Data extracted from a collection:

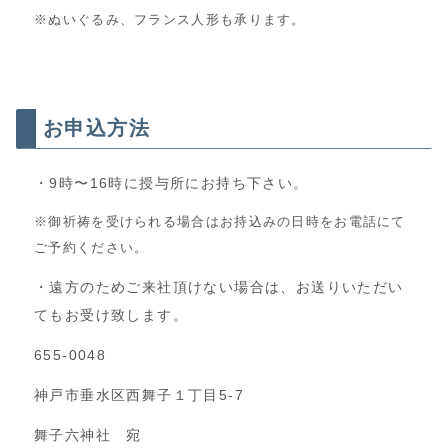
※ぬいぐるみ、フランス人形も承ります。
お申込方法
・9時〜16時に授与所にお持ち下さい。
※御祈祷を受けられる場合はお持込みの日時をお電話にて
ご予約ください。
・遠方のためご来社頂けない場合は、お送りいただい
てもお受け致します。
655-0048
神戸市垂水区西舞子１丁目5-7
舞子六神社 宛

§ **Problem description**
Retype all the data exactly; skip the pictures.

§ **Task solution**
※ぬいぐるみ、フランス人形も承ります。
お申込方法
・9時〜16時に授与所にお持ち下さい。
※御祈祷を受けられる場合はお持込みの日時をお電話にて
ご予約ください。
・遠方のためご来社頂けない場合は、お送りいただい
てもお受け致します。
655-0048
神戸市垂水区西舞子１丁目5-7
舞子六神社 宛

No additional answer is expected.